An
Excruciating Misfire
It's
time for Hollywood to discover another orifice. The anal fixations
of recent juvenilia on the order of Shrek, Say It Isn't
So, and See Spot Run -- part of a pattern of lowbrow,
below-the-belt, flatulence-happy comedies for kids and teens that
also includes, from recent years, Stuart Little, Head
Over Heels, and both of Eddie Murphy's Nutty Professor
films -- was criminally tedious even before Evolution. Now,
Evolution has pushed proctological-scatological jokes to
a new extreme with such extended scenes as an emergency probe of
Orlando Jones's colon and a sloppy, 500-gallon enema applied to
an enormous alien through its car-size sphincter.
The
sad fact is that filmmaker Ivan Reitman is to blame for this. Yes,
that's the Ivan Reitman of Twins, Kindergarten Cop,
Dave, Junior, Six Days Seven Nights and the
HBO movie The Late Shift (the latter produced by him, as
was Road Trip, but Iım choosing to ignore that detail).
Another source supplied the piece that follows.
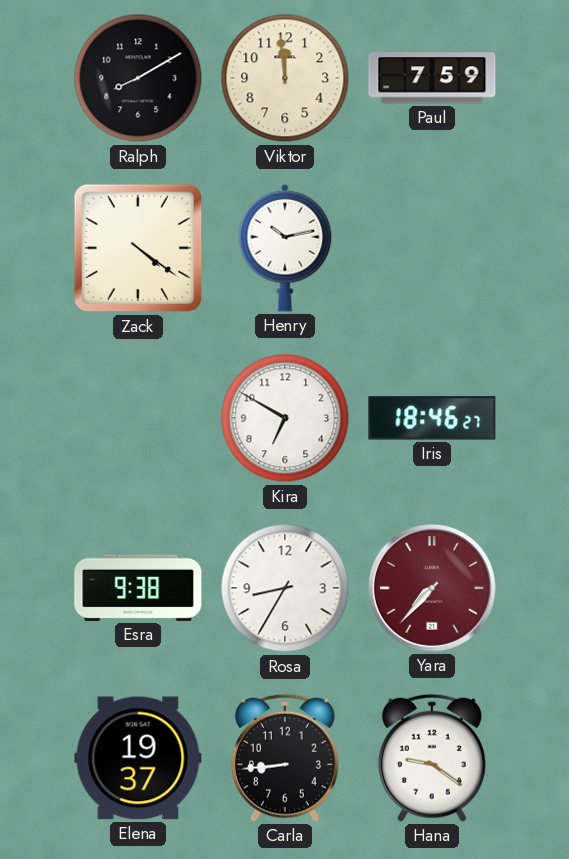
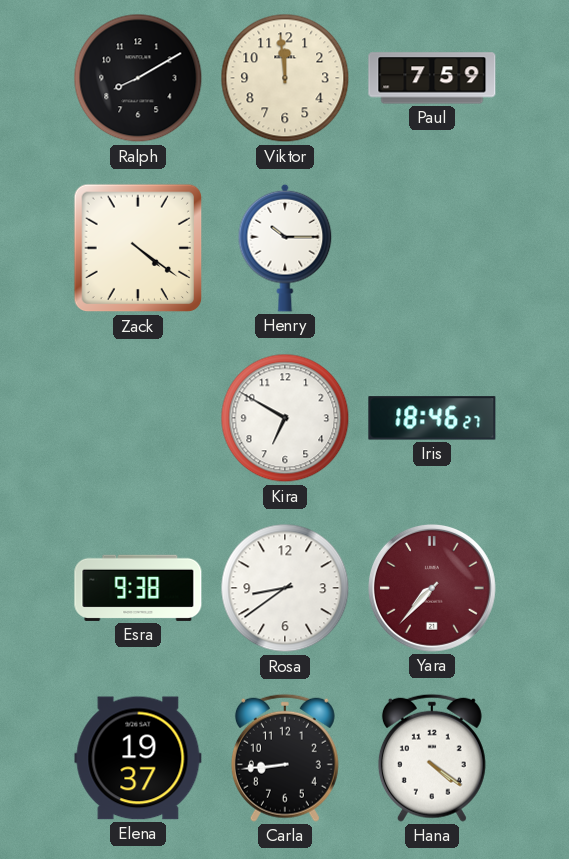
Henry: 10:13 -> 10:15
Rosa: 8:35 -> 8:39
Hana: 9:21 -> 4:21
These
were all funny, reasonably grownup films that suggested the one-time
maestro of Meatballs and Stripes had paid his party
dues and could be trusted with our hearts and minds.
Yet
Evolution, a CGI-infested comedy about extraterrestrial microbes
that rapidly develop into complex animal and vegetable forms, is
a brazenly desperate effort by the director to recreate the comic
anarchy of his Bill Murray years. Specifically, Reitman is trying
to remake Ghostbusters for a contemporary youth audience
raised on potty jokes by everyone from the Farrelly brothers to
DreamWorks. If that's not thankless enough, Reitman's trying to
do it without Bill Murray.
An
excruciating misfire, Evolution stars Jones and David Duchovny
as community college professors of geology who discover microscopic,
un-Earthly life forms on a meteorite. Taking note of the incredible
swiftness with which the single-cell organisms divide and adapt
into increasingly sophisticated species, the scientists attempt
a study but find themselves trumped by the U.S. military, which
has its own agenda for the aliens. (For this, Duchovny walked away
from the same storyline and a healthy paycheck every week on "The
X-Files"?)
While
a smarmy army general (Ted Levine, more or less in the William Atherton
role from Ghostbusters) and a single-minded state governor
(Dan Aykroyd) mishandle the crisis, our heroes become the nucleus
of a giddy, monster-busting unit of mavericks. Sound familiar?
Julianne
Moore is utterly wasted as an accident-prone doctor from the Center
for Disease Control and inevitable love interest for Duchovny. (Gee
. . . Duchovny paired with a spirited, pretty redhead playing a
M.D. What a concept.) Moore, like her co-stars, is clearly wearing
the most professional face she can in a film whose comic bearings
are constantly (I mean constantly) shifting from f/x extravaganza
to play-it-straight suspense to screw-the-storyline irony.
Duchovny,
especially, is at sea with his unfocused, and frankly impossible,
assignment, which is to wisecrack his way through the second half
just as Murray did through the whole of Ghostbusters. (For
the record, Duchovny was a very funny host on Saturday Night Live
a couple of years ago, but he's no Murray when it comes to bursting
sanctimonious balloons or undercutting authority.)
Numerous
scenes are so poorly conceived and executed (a terrible if ambitious
set-piece about hunting down a dragon in a shopping mall is particularly
painful) that Reitman can't find enough story coherence and credibility
to make the point that abandoning coherence and credibility can
be great, cheeky fun. On the other hand, maybe I'm missing the joke:
This is a regressive comedy about rampant evolution. Ha-ha? Eh.